Oxidative stability in edible insects: Where is the knowledge frontier?

Background: Edible insects and insect-based products represent ways to ensure food security, which might be threatened owing to population growth, and reduce the potential environmental impacts caused by animal-origin protein. Despite the increasing interest of consumers, industries, and researchers in edible insects and insectbased products, the current literature neglects some aspects associated with macromolecule oxidation in these products. In particular, lipid and protein oxidation decrease the nutritional value and overall quality of such food products, leading to economic losses. Scope and approach: This review highlighted the main protective barriers (e.g., heat processing and vitamin E content) and challenges (e.g., low-efficiency processes) related to the oxidation of edible insects and insect-based products.
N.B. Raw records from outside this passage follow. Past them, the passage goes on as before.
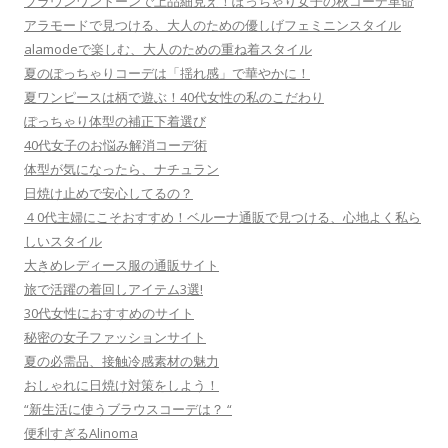
ブラウンワントーンで上品細見え！ぽっちゃり女子の秋コーデ革命
アラモードで見つける、大人のための優しげフェミニンスタイル
alamodeで楽しむ、大人のための重ね着スタイル
夏のぽっちゃりコーデは「揺れ感」で華やかに！
夏ワンピースは柄で遊ぶ！40代女性の私のこだわり
ぽっちゃり体型の補正下着選び
40代女子のお悩み解消コーデ術
体型が気になったら、ナチュラン
日焼け止めで安心してるの？
４0代主婦にこそおすすめ！ベルーナ通販で見つける、心地よく私ら
しいスタイル
大きめレディース服の通販サイト
旅で活躍の着回しアイテム3選!
30代女性におすすめのサイト
秘密の女子ファッションサイト
夏の必需品、接触冷感素材の魅力
おしゃれに日焼け対策をしよう！
“新生活に使うブラウスコーデは？ “
便利すぎるAlinoma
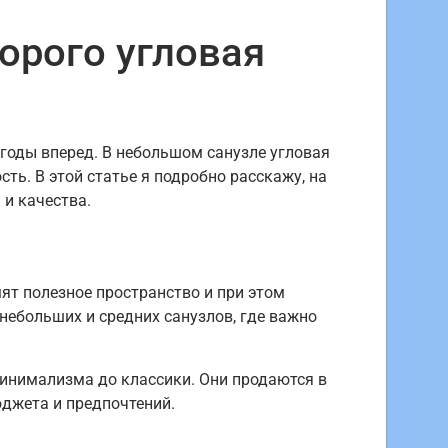
орого угловая
 годы вперед. В небольшом санузле угловая
ь. В этой статье я подробно расскажу, на
 и качества.
ят полезное пространство и при этом
небольших и средних санузлов, где важно
минимализма до классики. Они продаются в
юджета и предпочтений.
Furthermore, we presented hypotheses regarding these oxidative processes, highlighted research gaps, and suggested strategies to overcome lipid and protein oxidation in edible insects and insect-based products. Key findings and conclusions: Our findings indicate that the main causes of oxidation are the product composition, methods for killing insects, and processing and cooking approaches. The lipid, protein, and vitamin compositions in edible insects and insect-based products are crucial for determining their oxidative stability. In addition, heating techniques for killing or drying insects are suggested to decrease oxidation, whereas freezing and CO2 utilization promote oxidation. The effects of cooking time and temperature on oxidation were poorly explained. Finally, literature on the application of innovative strategies to reduce oxidation in edible insects and insectbased products, such as the use of natural antioxidants, active packaging, and emerging nonthermal technologies, remains scarce and further studies and processing optimization are required in this research direction.